## YOUR ASSIGNMENT
Give the records again exactly as written. Leave out the pictures.
---------- SOURCE DATA ----------
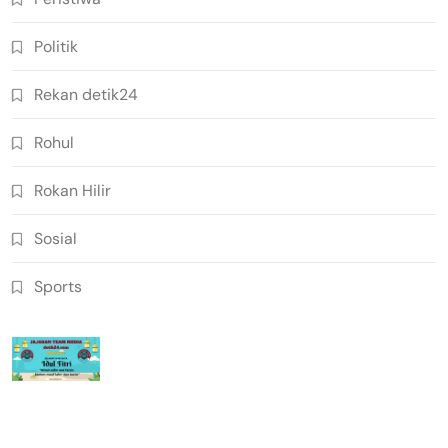
Politik
Rekan detik24
Rohul
Rokan Hilir
Sosial
Sports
----------
## TASK RESPONSE
Politik
Rekan detik24
Rohul
Rokan Hilir
Sosial
Sports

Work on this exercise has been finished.